What Is A Mall Ninja ???

Na,
Chairborn Rangers are guys who never were in the military, but to hear their paramilitary lingo, you would never know it. They go on and on like life master sargeants, but never saw a day in uniform once they were asked to leave the boy scouts....
A friend of mine who was in the army described the term to me years and years (actually decades) ago.
The guys who ARE in the Military but never see anything more dangerous than a pencil cut and never wield any weapon more deadly than an accountants pencil are called REMF, aka Rear Echelon Mother Somthingorothers.
 
REMFs are guys who go to the field for no longer than a day and wear a starched uniform and spit-shined boots when they do.

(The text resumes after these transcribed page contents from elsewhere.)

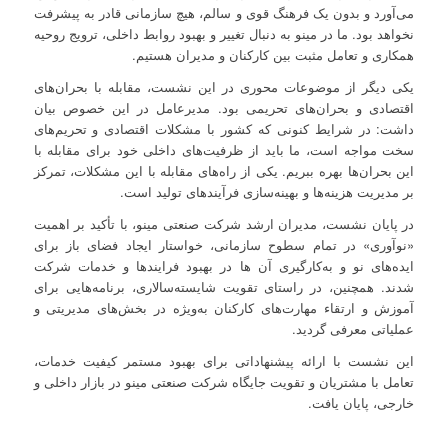
می‌آورد و بدون یک فرهنگ قوی و سالم، هیچ سازمانی قادر به پیشرفت
نخواهد بود. ما در مینو به دنبال تغییر و بهبود روابط داخلی، ترویج روحیه
همکاری و تعامل مثبت بین کارکنان و مدیران هستیم.
یکی دیگر از موضوعات محوری در این نشست، مقابله با بحران‌های
اقتصادی و بحران‌های تحریمی بود. مدیرعامل در این خصوص بیان
داشت: در شرایط کنونی که کشور با مشکلات اقتصادی و تحریم‌های
سخت مواجه است، ما باید از ظرفیت‌های داخلی خود برای مقابله با
این بحران‌ها بهره ببریم. یکی از راه‌های مقابله با این مشکلات، تمرکز
بر مدیریت هزینه‌ها و بهینه‌سازی فرآیندهای تولید است.
در پایان نشست، مدیران ارشد شرکت صنعتی مینو، با تأکید بر اهمیت
«نوآوری» در تمام سطوح سازمانی، خواستار ایجاد فضای باز برای
ایده‌های نو و به‌کارگیری آن ها در بهبود فرایندها و خدمات شرکت
شدند. همچنین، در راستای تقویت شایسته‌سالاری، برنامه‌هایی برای
آموزش و ارتقاء مهارت‌های کارکنان به‌ویژه در بخش‌های مدیریتی و
عملیاتی معرفی گردید.
این نشست با ارائه پیشنهاداتی برای بهبود مستمر کیفیت خدمات،
تعامل با مشتریان و تقویت جایگاه شرکت صنعتی مینو در بازار داخلی و
خارجی، پایان یافت.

A REMF looks uncomfortable in the field, a chairborne ranger just looks goofy in the field and is usually dehydrated and exhausted from the heavy load of superfluous crap strapped to his body.

In summary, a chairborne ranger is a REMF with a grossly overexaggerated sense of his high speed/low drag factor. :D
 
Booney Rats

Then there's boonie rats who'd rather be in the field than back at garrison.

Count me in that group :D
Just got back from 15 days in Yakima, getting ready for more shortly.
Got back from "the big show" in October, going back June '06.
Year in Korea before that, feild rotations in JSA. Two weeks out, four back.

We have some severe mall ninja's at the range here. The one I remember most is the guy who always shows up with his thigh rig on even though drawing from a holster is not allowed here. He also wears a backwards black ball cap with a desert camo "du-rag" under it.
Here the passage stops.